Media-Media Negara Pasifik Selatan dan Afrika Pelajari Kesuksesan Pemilu 2019

Forum Diplomatik The Success of Indonesia in Organizing Peaceful & Democratic Simultaneous Elections yang digelar di Hotel Marriott Jogja, Kamis (11/7/2019). - Harian Jogja/Abdul Hamid Razak
12 Juli 2019 12:17 WIB Abdul Hamied Razak Jogja Share :

Harianjogja.com, JOGJA- Keberhasilan pelaksanaan Pemilu 2019 yang dikenal rumit mendapatkan perhatian dari negara-negara Pasifik Selatan dan Afrika.
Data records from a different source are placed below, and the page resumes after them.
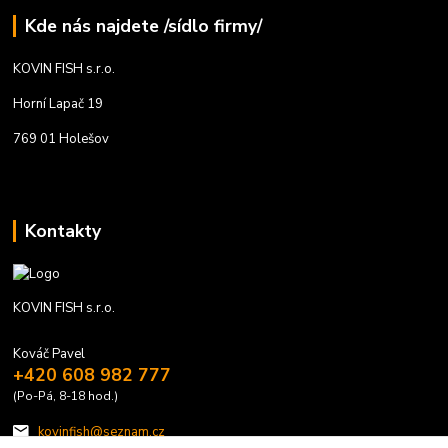
Kde nás najdete /sídlo firmy/
KOVIN FISH s.r.o.
Horní Lapač 19
769 01 Holešov
Kontakty
KOVIN FISH s.r.o.
Kováč Pavel
+420 608 982 777
(Po-Pá, 8-18 hod.)
kovinfish@seznam.cz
Mereka pun diundang oleh pemerintah Indonesia untuk mendapatkan penjelasan terkait pesta demokrasi di Indonesia.

Direktur Informasi dan Komunikasi Kemenko Polhukam, Bambang Gunawan mengatakan selama ini media dari luar negeri mendapatkan informasi yang langsung atau melalui pihak ketiga. Mereka juga bisa memiliki persepsi yang kurang tepat, sehingga diajak langsung berkomunikasi melalui Forum Diplomatik “The Success of Indonesia in Organizing Peaceful & Democratic Simultaneous Elections” yang digelar di Jogja, Kamis (11/7/2019).

Dalam diplomatik forum ini, pihaknya menghadirkan narasumber dari akademisi, Kementerian Luar Negeri dan KPU RI. "Kami mengundang wartawan dari 14 negara di Pasifik Selatan dan Afrika berkunjung ke Indonesia. Ada 10 negara dari Pasifik Selatan dan empat dari Afrika seperti Fiji dan lainnya," katanya di sela-sela kegiatan di Hotel Marriot Jogja.

Selain memehami secara langsung proses pelaksanaan Pemilu yang dianggap sebagai Pemilu terumit di dunia dengan sistem multi partai, para peserta juga diajak mengenal budaya dan pariwisata Indonesia. Forum tersebut dinilai penting agar media-media Pasifik Selatan dan Afrika bisa menggambarkan secara langsung kondisi Indonesia.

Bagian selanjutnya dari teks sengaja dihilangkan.